Le Paradoxe de Shepard et la Gamme de Risset

Cliquez pour écouter la gamme de Risset :


note : ce morceau est répété en boucle

 

Cette illusion est très intriguante : en l'écoutant, nous avons l'impression que la gamme montante (ou descendante) est infinie. Pourtant, si c'était réèllement le cas, on atteindrait vite les ultrasons (ou les infrasons), c'est-à-dire le domaine inaudible des ondes sonores.

 

Ce paradoxe est l'équivalent sonore de l'escalier de Penrose, ou de la chute d'eau d'Escher, deux célèbres illusions d'optique.


   escalier_de_penrose.jpg            chute-d-eau-1.jpg

 

Comment est-elle réalisée ?


           shepard-tone1-2.jpg

 

Il est plus facile d'expliquer cette illusion avec un schéma.

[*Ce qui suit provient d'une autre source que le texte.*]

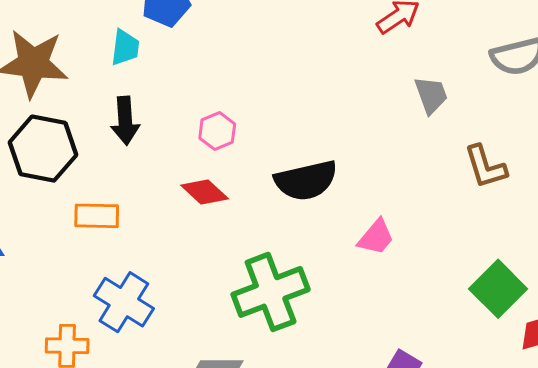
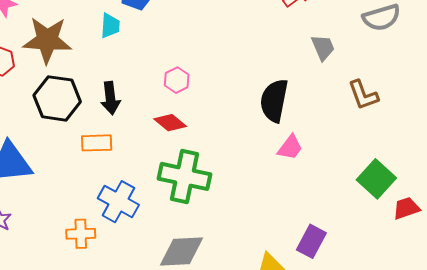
black arrow: (125, 121) -> (110, 98), moved
black semicircle: (306, 180) -> (274, 101), moved, turned 117
green cross: (271, 292) -> (184, 176), moved, turned 36

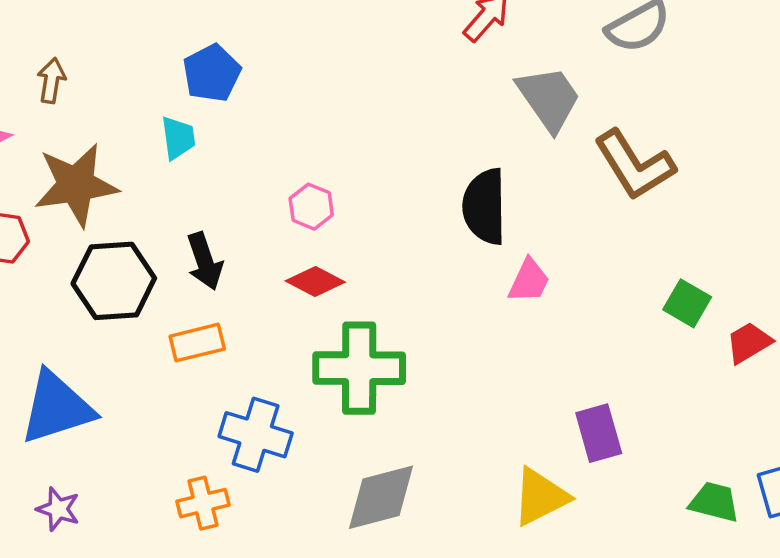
gray trapezoid: (323, 47) -> (549, 98), size x1.5
brown L-shape: (363, 95) -> (635, 165), size x1.4
green square: (376, 179) -> (687, 303), size x0.7
purple rectangle: (311, 241) -> (599, 433), turned -32

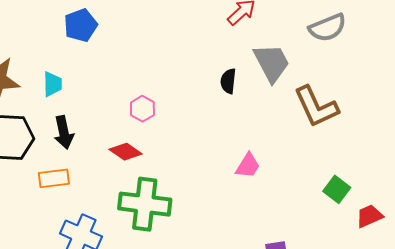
cyan trapezoid: (178, 138) -> (53, 84), moved
pink hexagon: (311, 207) -> (142, 109), moved
black semicircle: (485, 207) -> (228, 81), moved, size x0.6

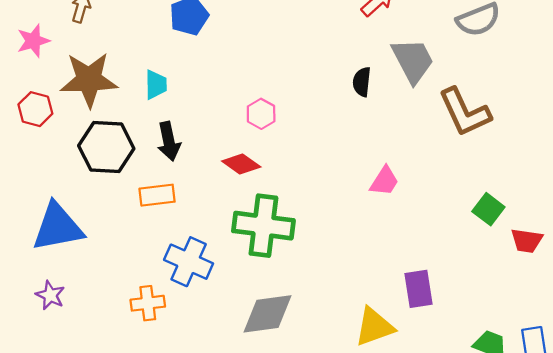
red trapezoid: (369, 216) -> (527, 241), turned -148

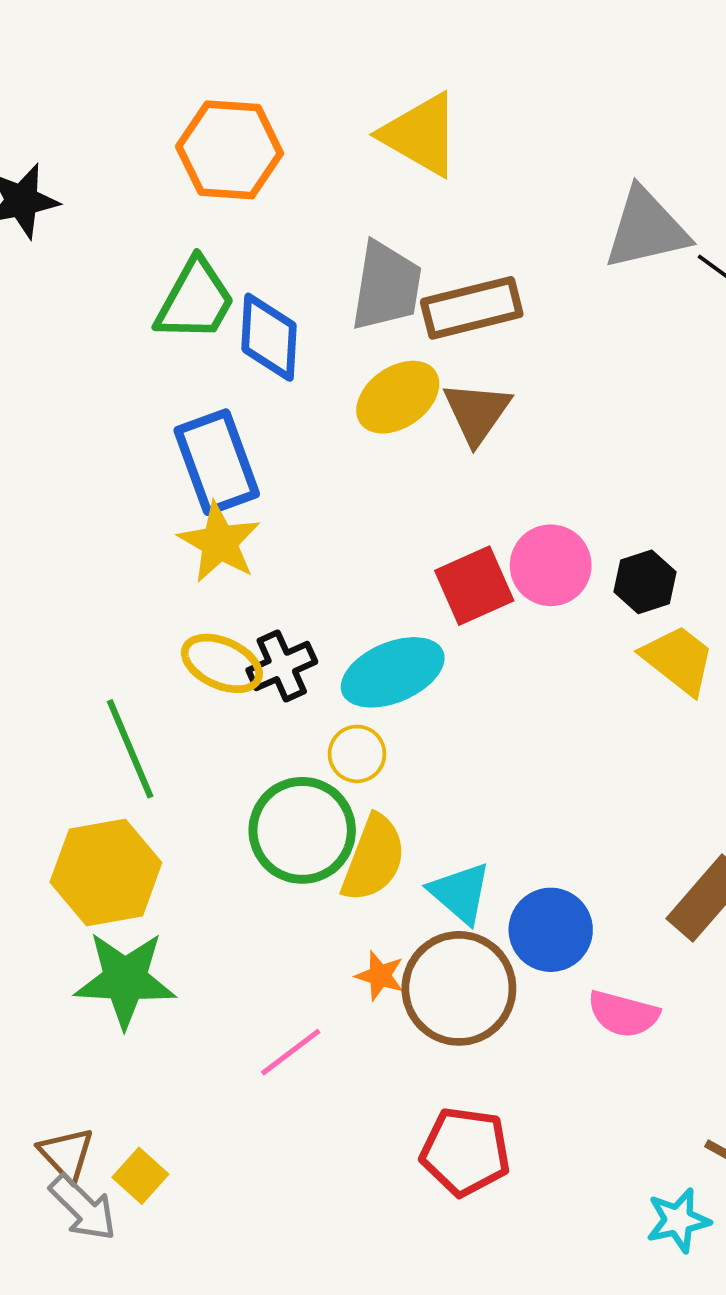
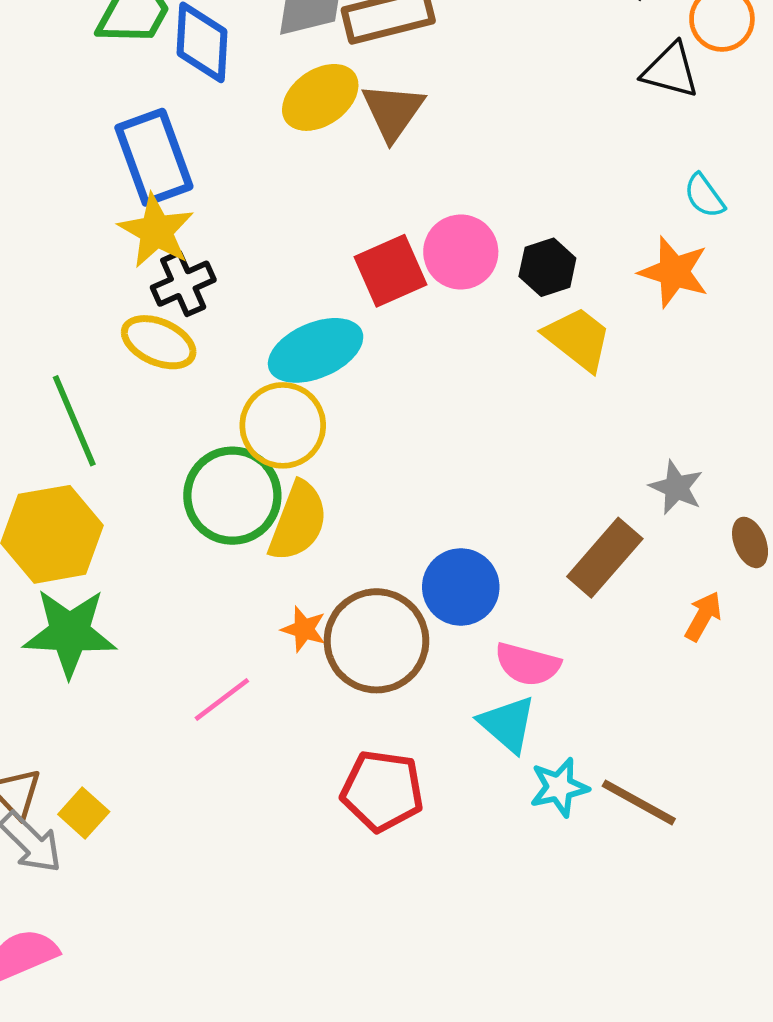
black cross: (282, 666) -> (183, 284), moved
yellow circle: (357, 754) -> (283, 425), size x1.6
cyan triangle: (460, 893) -> (508, 724), moved
cyan star: (678, 1220) -> (559, 787), moved

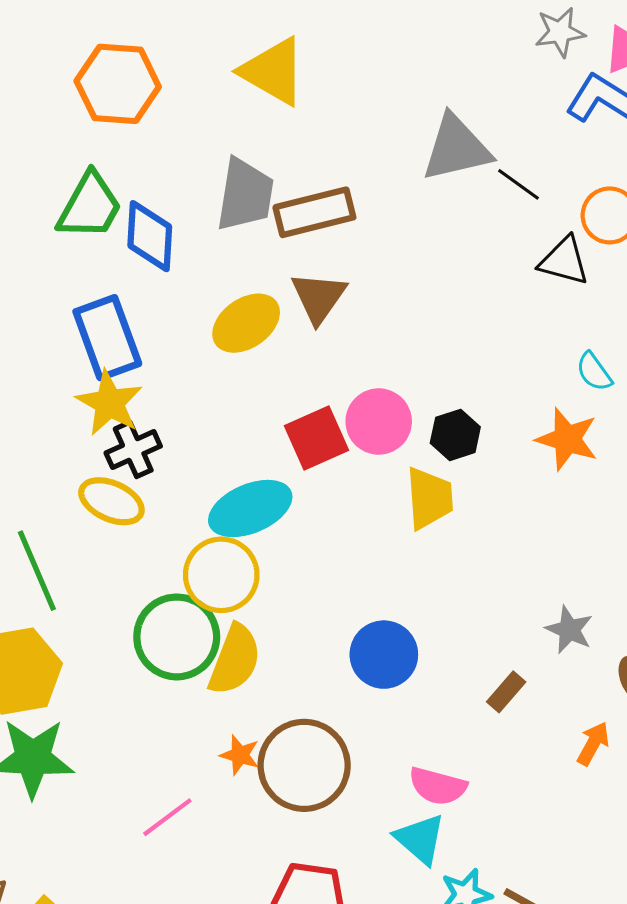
yellow ellipse: (320, 97) -> (246, 323), moved
yellow trapezoid: (578, 339) -> (429, 498), moved, turned 48
brown rectangle: (605, 558) -> (506, 692), size x0.6
blue circle: (461, 587) -> (384, 655), moved

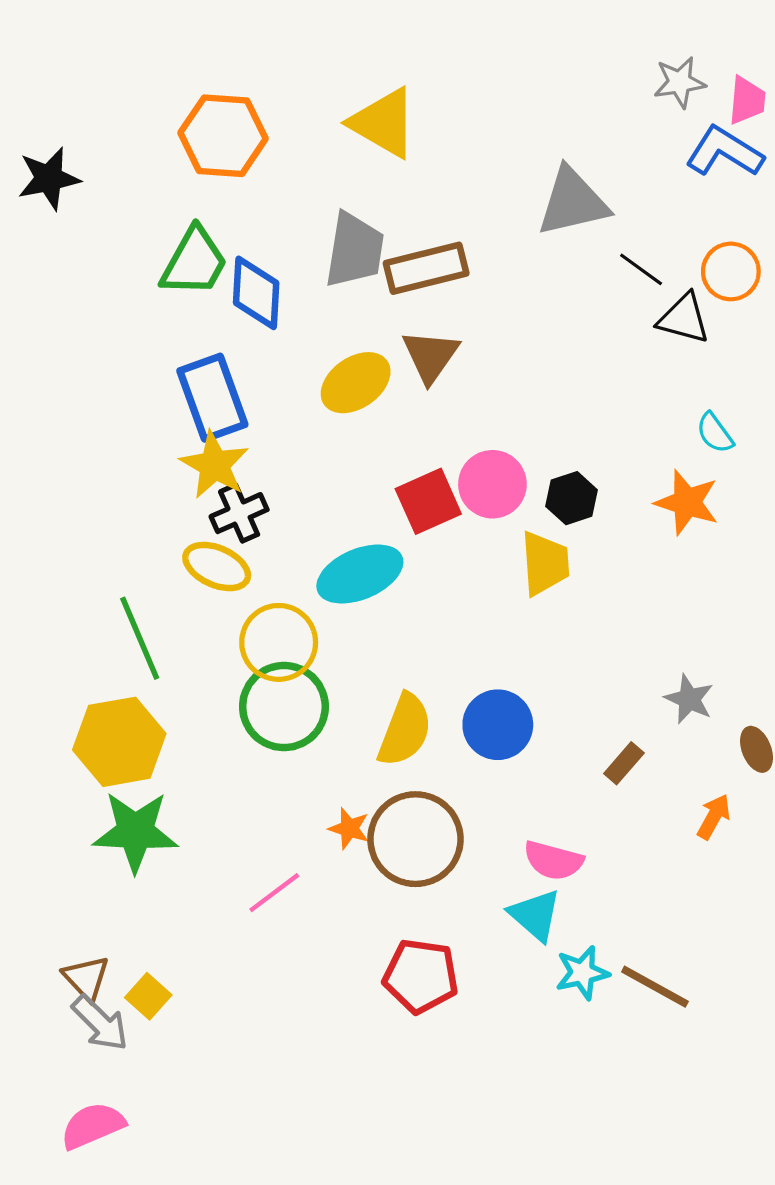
black line: (518, 184) -> (641, 269), moved
yellow circle: (221, 575) -> (279, 642), moved
yellow semicircle: (235, 660) -> (405, 730), moved

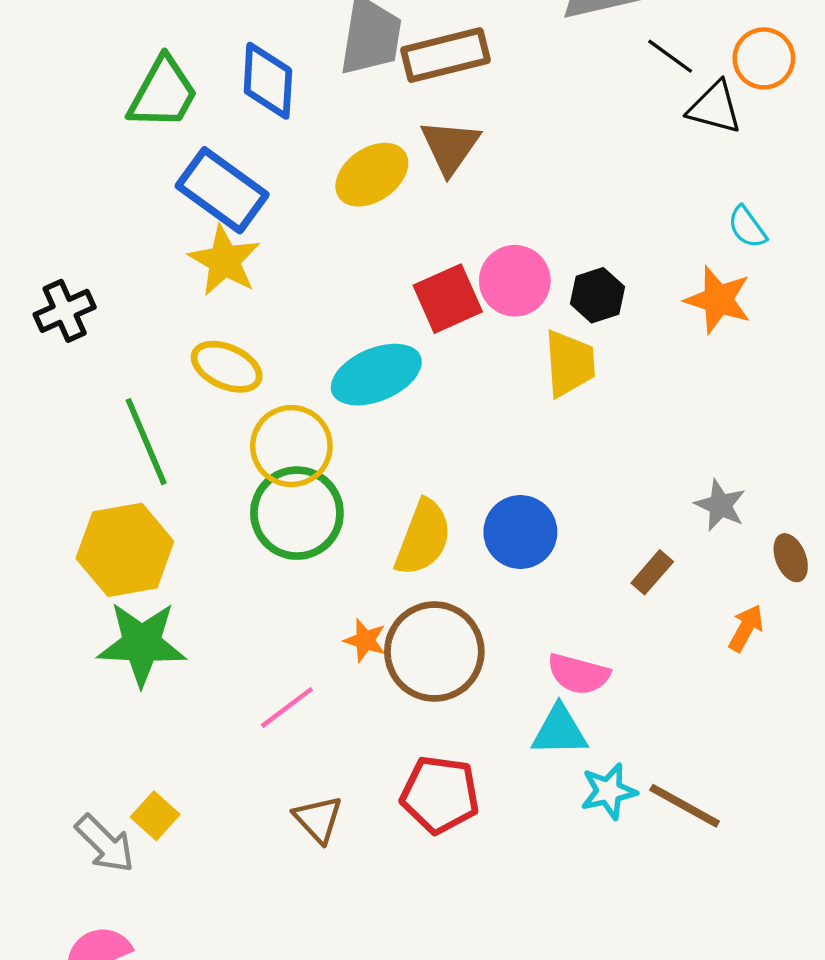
green trapezoid: (194, 262) -> (163, 93), moved
blue rectangle: (212, 398) -> (222, 190), turned -34
black cross: (239, 513) -> (65, 311), moved
cyan triangle: (535, 915) -> (559, 731), turned -42
brown triangle: (86, 978) -> (318, 819), moved

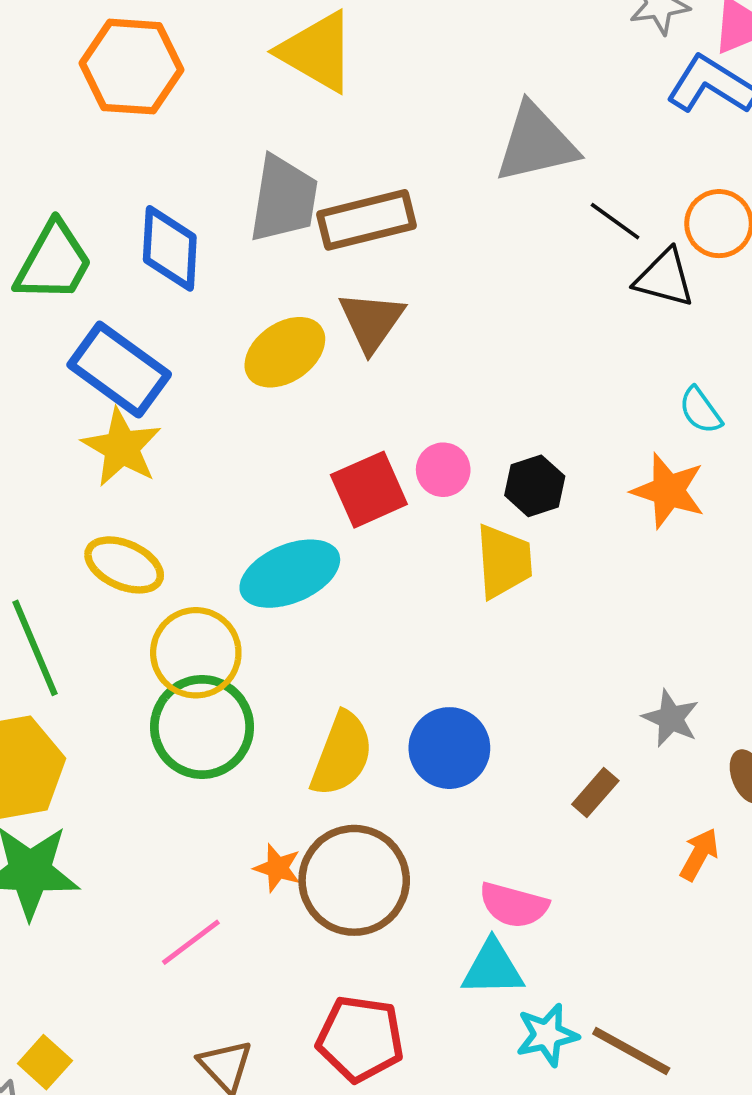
pink circle: (515, 281) -> (443, 470), size x0.7

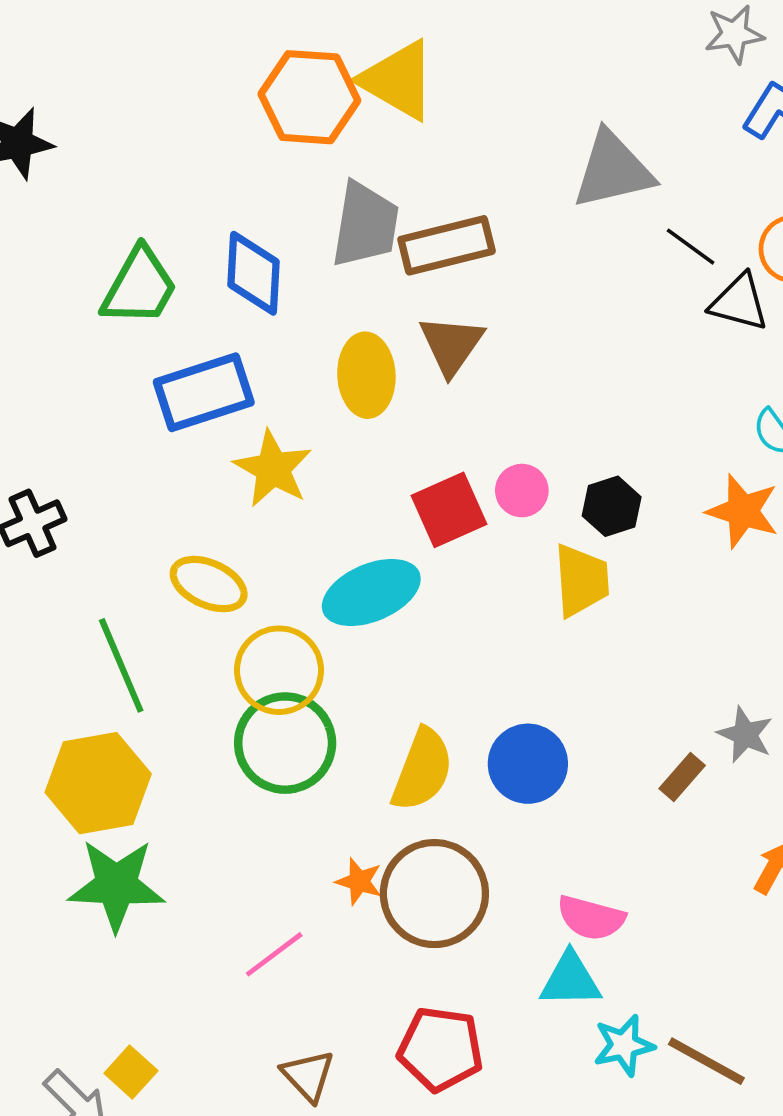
orange hexagon: (132, 67) -> (309, 97), moved
yellow ellipse: (285, 352) -> (366, 375), turned -58
blue rectangle: (119, 370) -> (204, 392), turned -54
yellow star: (122, 447) -> (273, 469), moved
brown rectangle: (595, 793) -> (682, 777), moved

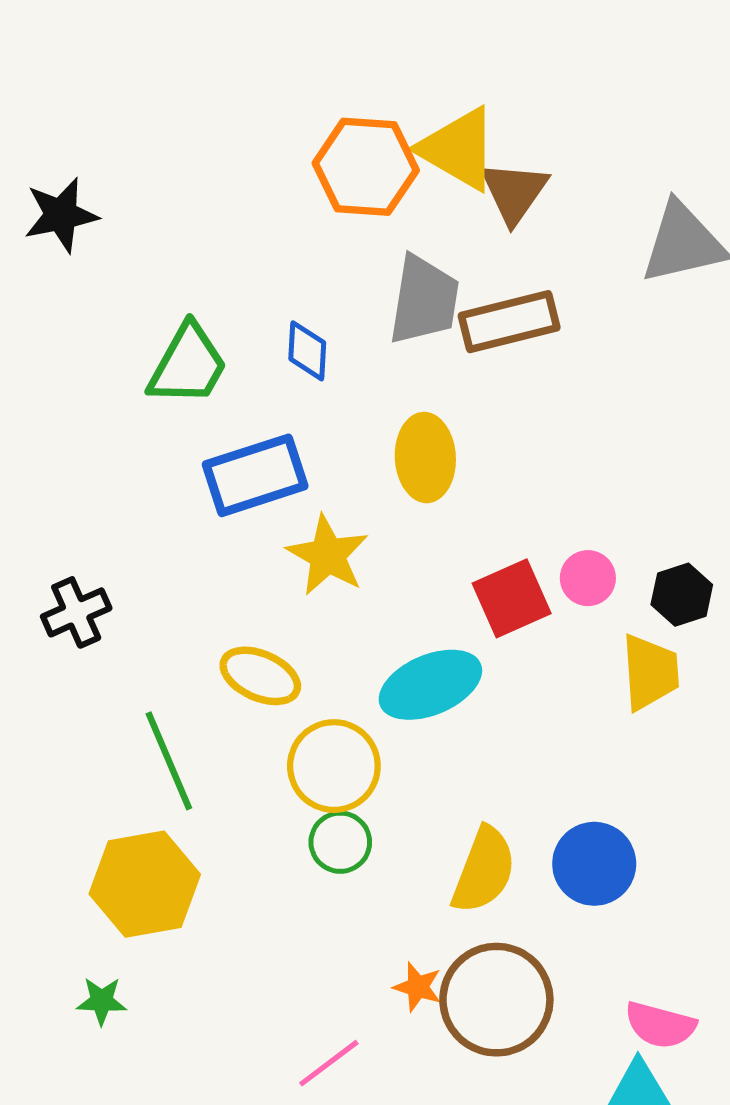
blue diamond: (254, 273) -> (307, 351), size x0.7
brown triangle: (451, 345) -> (514, 192), moved
green circle: (285, 743) -> (340, 842), size x0.6
green star: (116, 885) -> (102, 1001), moved, size x0.5

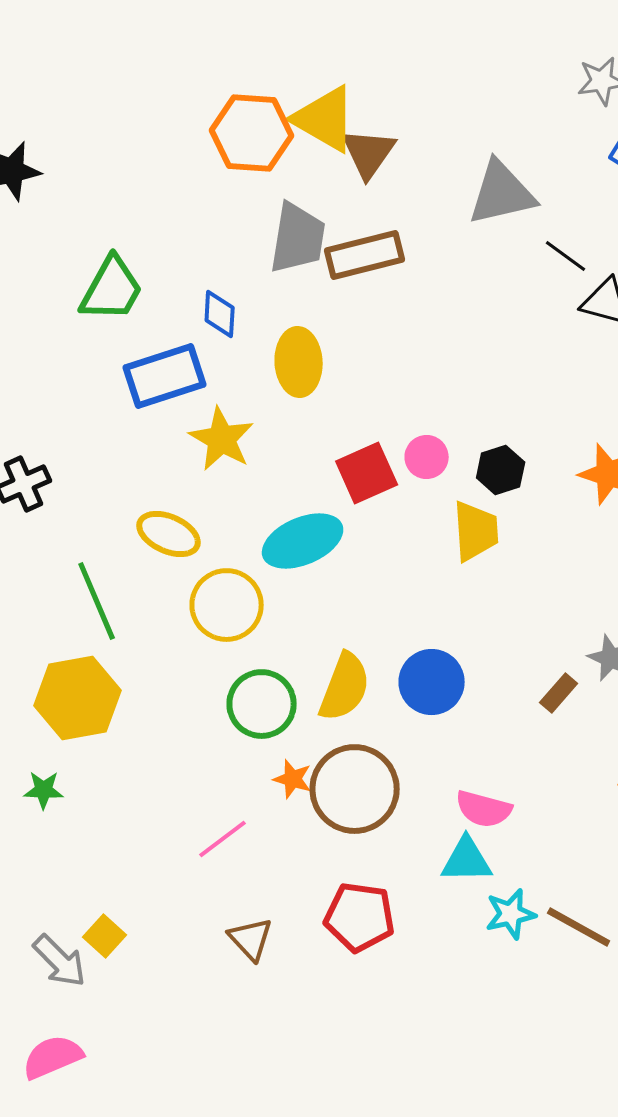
blue diamond: (307, 351) -> (220, 314), moved
green circle: (340, 842) -> (262, 704), moved, size x1.4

Dans le cas présent, l'illusion est réalisée sur trois octaves, et par conséquent, on entend toujours trois notes jouées simultanément. Au départ, la même note est jouée, séparée à chaque fois par une octave. On monte ensuite chaque gamme, note par note, jusqu'à ce qu'on arrive à la limite de l'octave la plus aigüe. On reprend donc par la note la plus grave de l'octave la plus grave, et on continue à monter les gammes.


Le volume sonore avec lequel sont jouées les notes est très important : les notes graves et aigües ont une amplitude faible (en violet) alors que les notes medium ont une amplitude élevée (en jaune), on n'entend donc pas la transition entre les gammes. De plus, le cerveau se concentre naturellement sur les notes de fréquence moyenne, puisque l’oreille a besoin de grandes amplitudes pour entendre correctement les sons de fréquences élevées ou basses.

 

Cette illusion ne fonctionne que si un léger temps mort est laissé entre chaque note.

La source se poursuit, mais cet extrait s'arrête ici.